[Saved data entries]

--- START ---

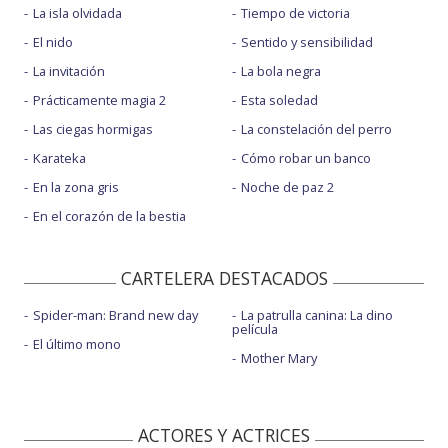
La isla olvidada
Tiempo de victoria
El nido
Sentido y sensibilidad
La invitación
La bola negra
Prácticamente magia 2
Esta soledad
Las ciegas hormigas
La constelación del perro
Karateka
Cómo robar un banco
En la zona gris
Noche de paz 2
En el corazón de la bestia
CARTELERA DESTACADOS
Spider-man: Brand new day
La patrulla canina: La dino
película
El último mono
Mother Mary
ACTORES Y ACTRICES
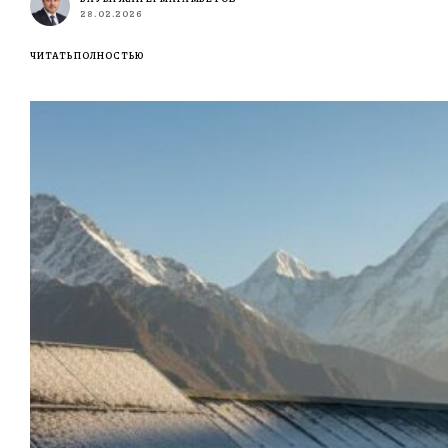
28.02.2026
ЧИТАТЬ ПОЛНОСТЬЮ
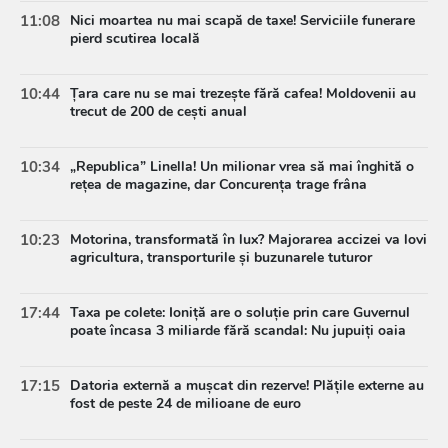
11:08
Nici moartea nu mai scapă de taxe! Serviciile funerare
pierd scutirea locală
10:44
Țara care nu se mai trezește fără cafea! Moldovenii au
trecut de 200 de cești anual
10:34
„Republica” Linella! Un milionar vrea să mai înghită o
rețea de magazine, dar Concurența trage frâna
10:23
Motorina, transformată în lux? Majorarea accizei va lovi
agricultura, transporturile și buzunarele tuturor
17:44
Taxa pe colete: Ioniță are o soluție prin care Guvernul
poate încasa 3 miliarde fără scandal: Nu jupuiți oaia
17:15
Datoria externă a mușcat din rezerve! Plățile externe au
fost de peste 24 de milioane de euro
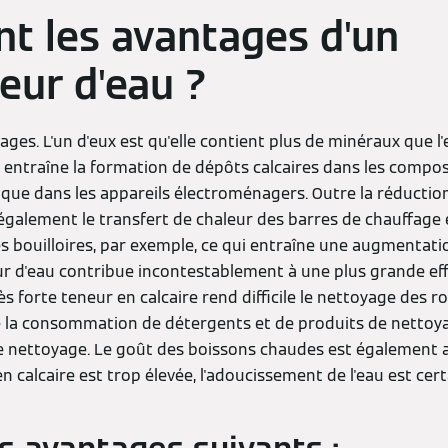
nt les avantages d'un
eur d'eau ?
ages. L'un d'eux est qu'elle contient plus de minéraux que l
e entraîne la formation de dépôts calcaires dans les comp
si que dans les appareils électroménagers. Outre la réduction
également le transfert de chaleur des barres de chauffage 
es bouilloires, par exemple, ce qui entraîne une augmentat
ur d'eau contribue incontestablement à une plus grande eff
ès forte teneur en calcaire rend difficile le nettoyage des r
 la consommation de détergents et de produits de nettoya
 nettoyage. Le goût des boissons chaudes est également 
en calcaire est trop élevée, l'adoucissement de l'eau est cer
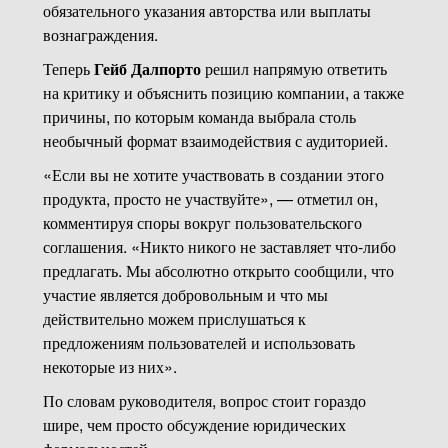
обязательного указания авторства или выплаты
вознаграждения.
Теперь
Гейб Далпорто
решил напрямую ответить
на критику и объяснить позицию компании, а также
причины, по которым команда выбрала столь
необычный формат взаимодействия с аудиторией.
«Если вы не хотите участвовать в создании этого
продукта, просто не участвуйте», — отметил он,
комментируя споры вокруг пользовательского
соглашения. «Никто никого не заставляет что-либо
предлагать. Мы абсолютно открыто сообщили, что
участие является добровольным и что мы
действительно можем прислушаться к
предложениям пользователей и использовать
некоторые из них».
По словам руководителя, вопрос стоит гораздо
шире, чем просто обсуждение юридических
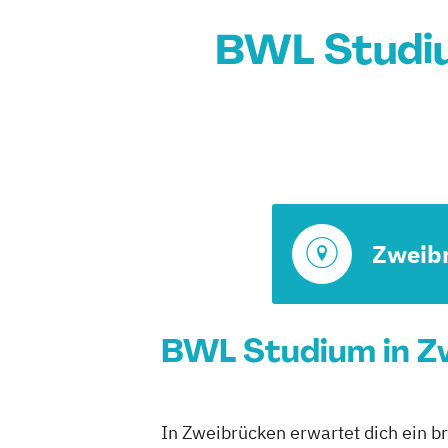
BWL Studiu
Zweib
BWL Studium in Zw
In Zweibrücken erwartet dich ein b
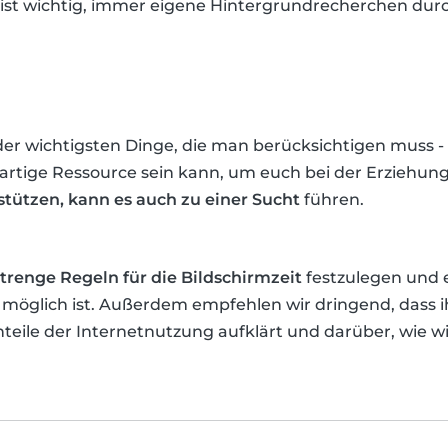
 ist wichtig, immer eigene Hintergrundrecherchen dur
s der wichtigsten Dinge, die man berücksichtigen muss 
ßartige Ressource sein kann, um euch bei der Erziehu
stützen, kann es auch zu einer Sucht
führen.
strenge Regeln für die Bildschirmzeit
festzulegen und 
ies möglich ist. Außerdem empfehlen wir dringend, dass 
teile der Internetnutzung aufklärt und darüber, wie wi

--- END ---

Brief:
Note down each line above where the word "kann" occurs.

Response below:
ßartige Ressource sein kann, um euch bei der Erziehu
stützen, kann es auch zu einer Sucht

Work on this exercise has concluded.